USA: Trump se sépare de son ministre de l'Environnement controversé

Un homme au cheveux gris

Scott Pruitt était en poste en tant que secrétaire de l'Agence américaine de l'environnement

Scott Pruitt était empêtré dans une série de scandales liés à son train de vie et à son utilisation des fonds publics. Au total, ce farouche partisan du retrait des Etats-Unis de l'accord de Paris sur le climat est impliqué dans une quinzaine de scandales.

"J'ai accepté la démission de Scott Pruitt de son poste de dirigeant de l'Agence de protection de l'environnement (EPA)", a indiqué le président américain dans un tweet après des mois de spéculation sur le sort de cet ancien procureur général de l'Oklahoma.

L'administrateur-adjoint de l'EPA, Andrew Wheeler, assumera à partir de lundi 9 juillet les fonctions d'administrateur par intérim de l'Agence, a fait savoir le président américain.

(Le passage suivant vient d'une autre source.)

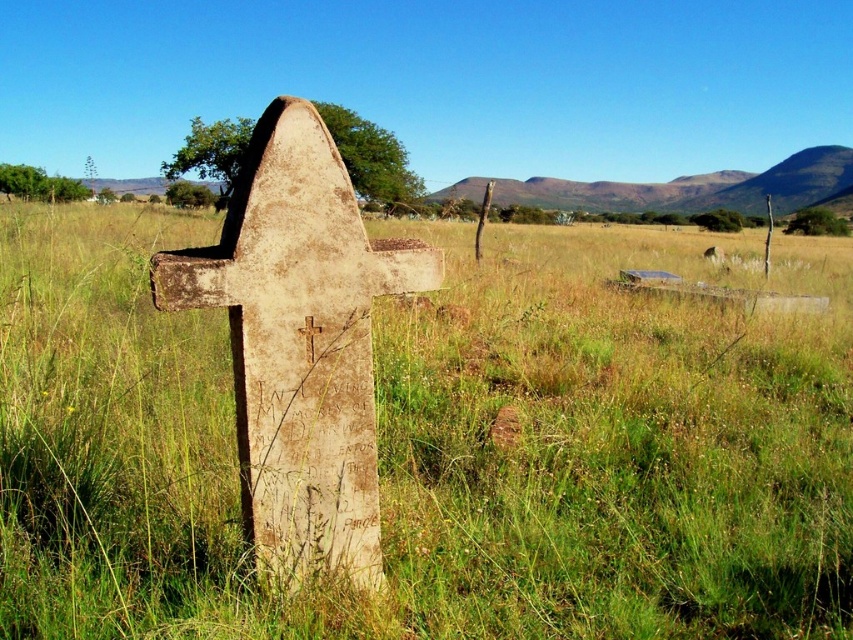 Which is more to the right, weathered stone cross at center or golden textured cross at center?

golden textured cross at center

Which is in front, point (799, 353) or point (306, 355)?

Point (306, 355) is in front.

Image resolution: width=853 pixels, height=640 pixels. I want to click on weathered stone cross at center, so click(434, 445).

Identify the location of weathered stone cross at center. coord(434,445). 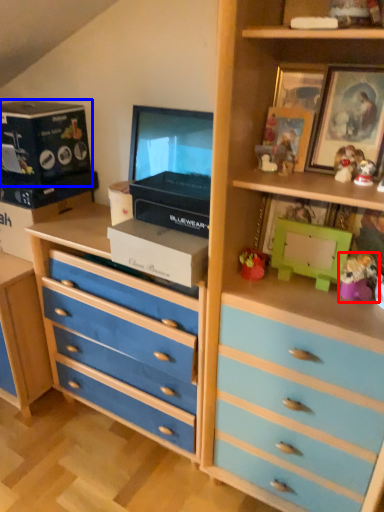 Question: Which object appears closest to the camera in this image, toy (highlighted by a red box) or box (highlighted by a blue box)?

Choices:
 (A) toy
 (B) box

Answer: (A) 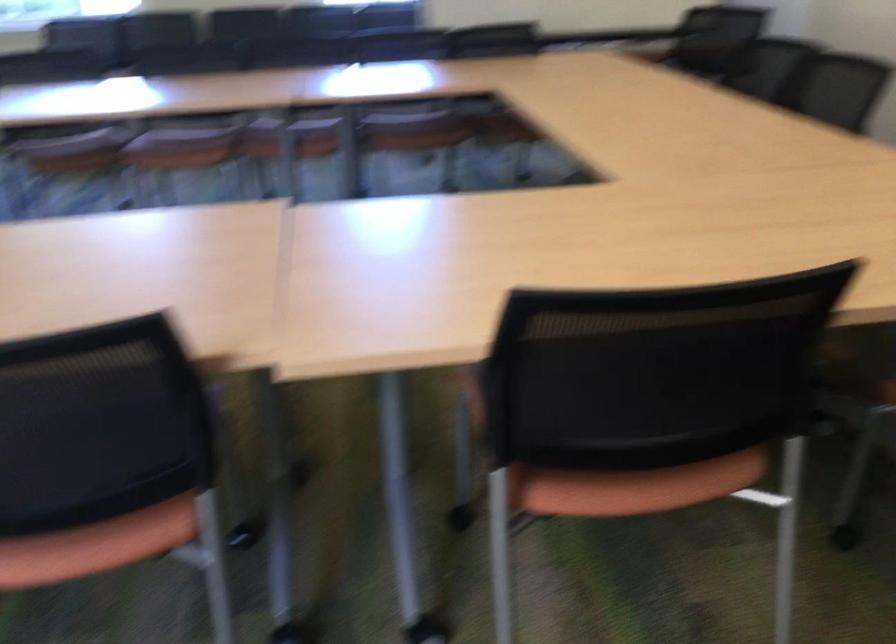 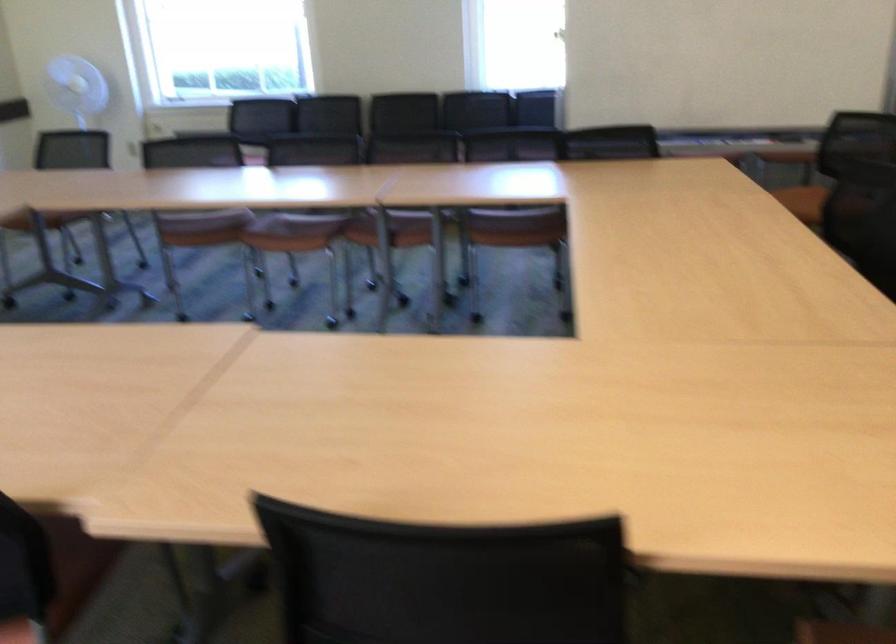 Locate, in the second image, the point that corresponds to point (586, 366) in the first image.

(444, 579) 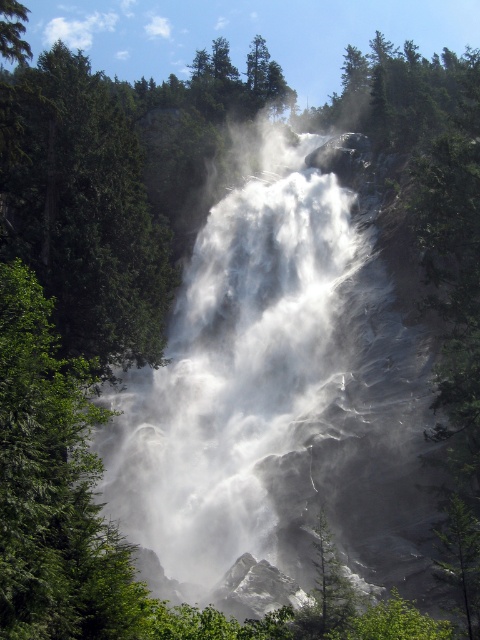 Based on the scene description, if you were standing at point (54, 486), which object would you be closest to?

You would be closest to the green leafy tree at left, as the point (54, 486) is where it is located.

You are a hiker trying to estimate the sizes of the trees in the scene. Which tree, the green leafy tree at left or the green matte tree at center, is bigger in size?

The green leafy tree at left is larger in size compared to the green matte tree at center. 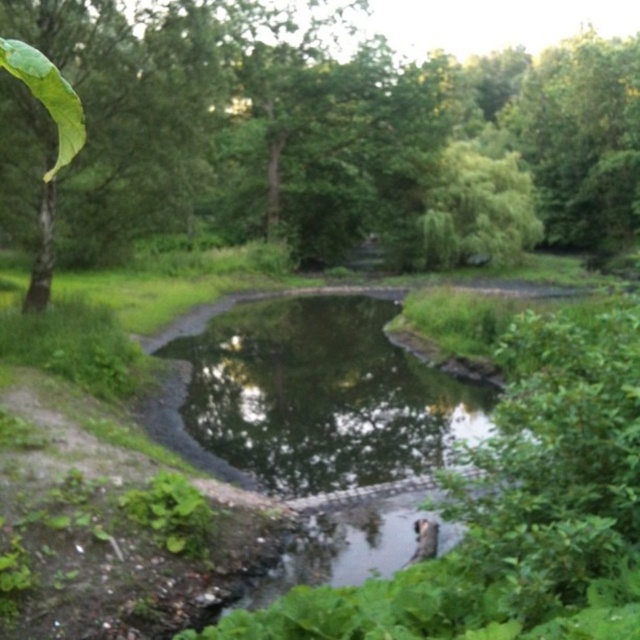 Locate an element on the screen. green leafy tree at upper left is located at coordinates (250, 131).

Does point (19, 208) come in front of point (368, 310)?

Yes, point (19, 208) is closer to viewer.

Who is more forward, [164,10] or [163,392]?

Point [163,392] is more forward.

I want to click on green leafy tree at upper left, so pyautogui.click(x=250, y=131). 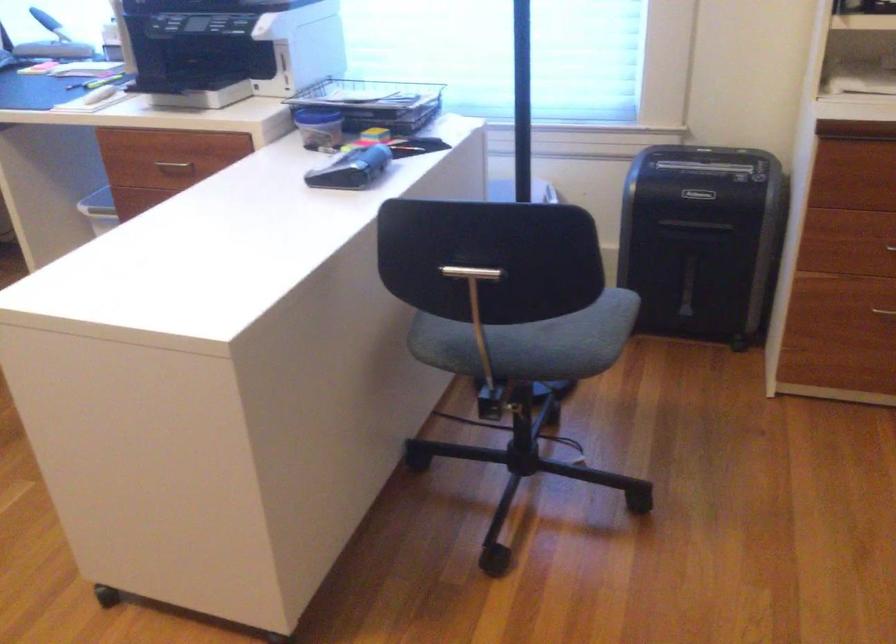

Tout a commencé par des dépenses excessives de voyage, en première classe ou dans des avions affrétés aux frais du contribuable, contrairement aux règles gouvernementales. C'est ensuite le nombre pléthorique de gardes du corps accompagnant l'administrateur, 24 heures sur 24, même à l'étranger, pour un coût presque doublé par rapport à ses prédécesseurs, qui a posé question. Pruitt a aussi fait installer une cabine téléphonique sécurisée dans ses bureaux de Washington, pour 43.000 dollars - une somme jugée excessive, tout comme les.

Pour ses dépenses personnelles, l'homme était semble-t-il plus regardant. Par ailleurs, le directeur de l'EPA est aussi soupçonné d'avoir obtenu des faveurs de ses amis lobbyistes, comme le fait de pouvoir louer à très bas prix un grand appartement à Washington.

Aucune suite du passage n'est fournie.